Fresh developments bearing on the crisis included:
The British Foreign Office termed Egypt's six-point memorandum on ground rules for the reopened Suez Canal disquieting in that it made no reference to six principles adopted by the U.N. last October as the basis for negotiations on the canal operations.
The United States reserved judgment, but said it expects "a satisfactory interim arrangement will be arrived at" during Hammarskjold's talks with top Egyptians.
Union Investigation
WASHINGTON, March 20--President Dave Beck of the Teamsters Union was ordered today to appear next Tuesday before Senate rackets investigators--and to bring his financial records for 1949 through 1955.
This key development, heralding events that could be spectacular, interrupted testimony of Frank W. Brewster, a vice president of the Teamsters and chairman of the union's Western Conference.
Among other things, Brewster told the special Senate committee investigating improper labor and industry activities he owes around $42,000 to George Newell of Seattle, who makes some $300,000 a year in brokerage fees on the union's health and welfare fund. The debt developed out of a racing stable partnership, now dissolved.
A.P. News in Brief
President Eisenhower and Prime Minister Macmillan last night opened their American-British partnership-mending conference with an informal "working dinner," in Tucker's Town, Bermuda. The two chiefs got into preliminary discussions over the table at their midocean club conference headquarters.
Railway union leaders rejected a government wage award yesterday and threatened to add another nation-wide strike to Britain's labor disputes in the shipbuilding and heavy machinery industries. The railroad strike threat developed 24 hours after 2 1/2 million factory workers received union orders to begin a "snowball" walkout next Saturday in manufacturing plants throughout the nation.

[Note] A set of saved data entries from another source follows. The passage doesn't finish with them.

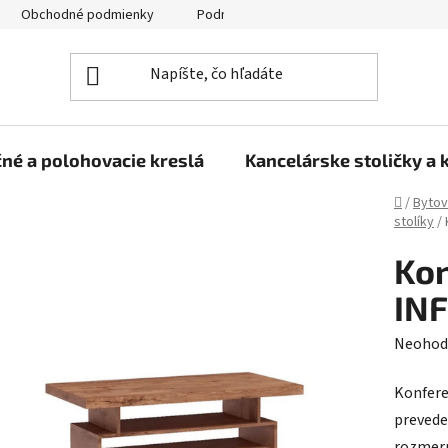
Obchodné podmienky
Podmienky ochrany osobných údajov
né a polohovacie kreslá
Kancelárske stoličky a 
Domov
/
Bytov
stolíky
/
Kon
INF
Prieme
Neohod
hodnot
Konfere
produk
prevede
je
rozmer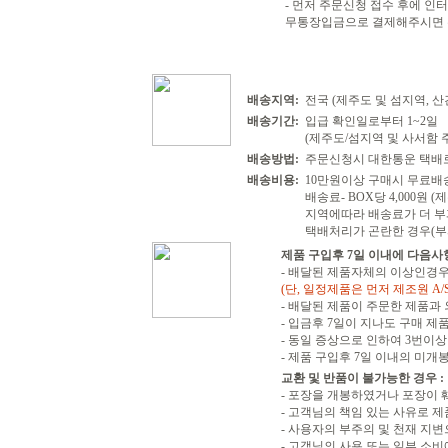
- 먼저 주문신청 접수 후에 
무통장입금으로 결제해주시면 확
배송지역:
전국 (제주도 및 섬지역, 
배송기간:
입급 확인일로부터 1~2일
(제주도/섬지역 및 사서함 주
배송방법:
주문신청시 대한통운 택배
배송비용:
10만원이상 구매시 무료배
배송료- BOX당 4,000원 
지역에따라 배송료가 더 부
택배처리가 곤란한 경우(부
제품 구입후 7일 이내에 다음사
- 배달된 제품자체의 이상인경우
(단, 일정제품은 먼저 제조원 A/
- 배달된 제품이 주문한 제품과
- 입금후 7일이 지나도 구매 제
- 동일 증상으로 인하여 3번이상 
- 제품 구입후 7일 이내의 미개
교환 및 반품이 불가능한 경우 :
- 포장을 개봉하였거나 포장이
- 고객님의 책임 있는 사유로 제
- 사용자의 부주의 및 천재 지
- 고객님의 사용 또는 일부 소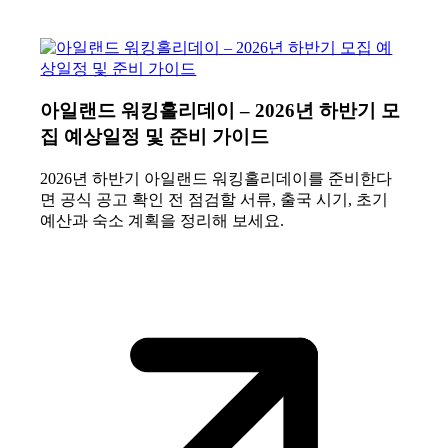
아일랜드 워킹홀리데이 – 2026년 하반기 모
집 예상일정 및 준비 가이드
2026년 하반기 아일랜드 워킹홀리데이를 준비한다
면 공식 공고 확인 전 점검할 서류, 출국 시기, 초기
예산과 숙소 계획을 정리해 보세요.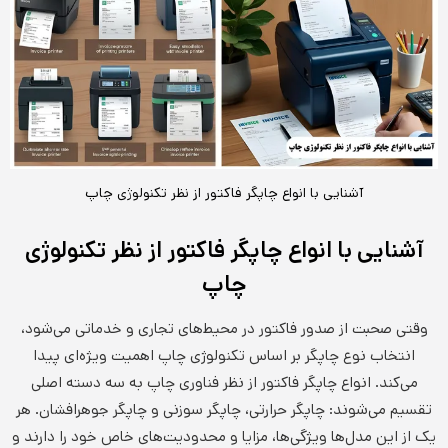
آشنایی با انواع چاپگر فاکتور از نظر تکنولوژی چاپ
آشنایی با انواع چاپگر فاکتور از نظر تکنولوژی
چاپ
وقتی صحبت از صدور فاکتور در محیط‌های تجاری و خدماتی می‌شود،
انتخاب نوع چاپگر بر اساس تکنولوژی چاپ اهمیت ویژه‌ای پیدا
می‌کند. انواع چاپگر فاکتور از نظر فناوری چاپ به سه دسته اصلی
تقسیم می‌شوند: چاپگر حرارتی، چاپگر سوزنی و چاپگر جوهرافشان. هر
یک از این مدل‌ها ویژگی‌ها، مزایا و محدودیت‌های خاص خود را دارند و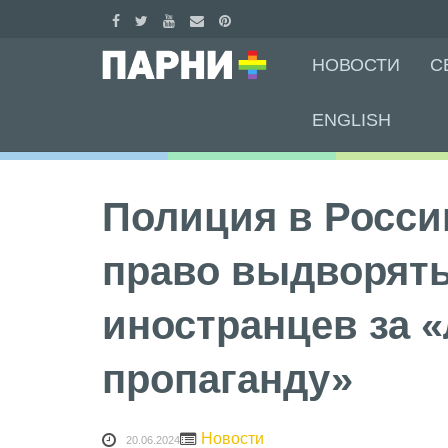
Skip
НОВОСТИ
С
to
content
ENGLISH
Полиция в Росси
право выдворят
иностранцев за 
пропаганду»
Новости
20.06.2024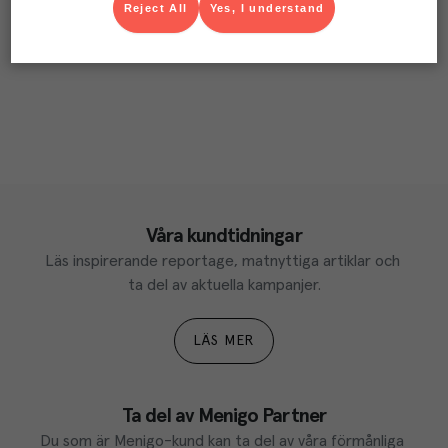
Reject All
Yes, I understand
Våra kundtidningar
Läs inspirerande reportage, matnyttiga artiklar och 
ta del av aktuella kampanjer.
LÄS MER
Ta del av Menigo Partner
Du som är Menigo-kund kan ta del av våra förmånliga 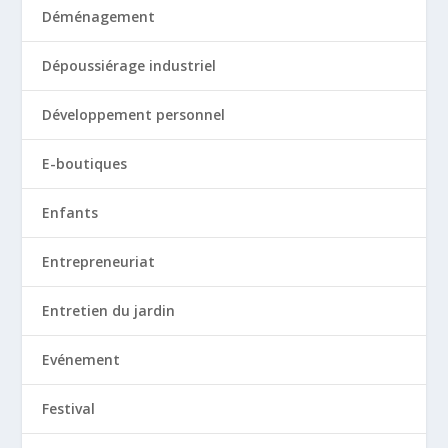
Déménagement
Dépoussiérage industriel
Développement personnel
E-boutiques
Enfants
Entrepreneuriat
Entretien du jardin
Evénement
Festival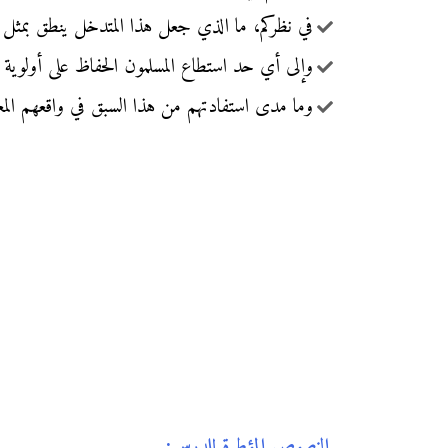
في نظركم، ما الذي جعل هذا المتدخل ينطق بمثل 
وإلى أي حد استطاع المسلمون الحفاظ على أولوية 
وما مدى استفادتهم من هذا السبق في واقعهم الم
النصوص المؤطرة للدرس: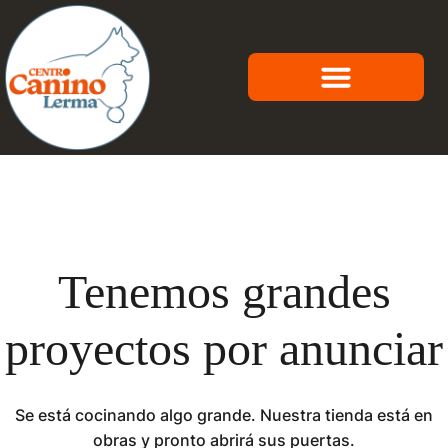
Sobre nosotros
Residencia Canina
Curriculum canino
Tenemos grandes
proyectos por anunciar
Se está cocinando algo grande. Nuestra tienda está en
obras y pronto abrirá sus puertas.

Communists yesterday won control of an Indian state legislature for the first time. It was the hardest jolt to Prime Minister Nehru's ruling Congress party since the country became independent. The Reds scored their victory in Kerala, a new state established last fall on the tropical Malabar coast of southern India. Kerala's 13 1/2 million people are crammed 800 to the square mile, and unemployment is a perennial problem.
Vice President Nixon ended his African goodwill tour in Tunis, Tunisia, yesterday, convinced American prestige is higher than he had anticipated in all the eight nations he visited during his 22-day trip.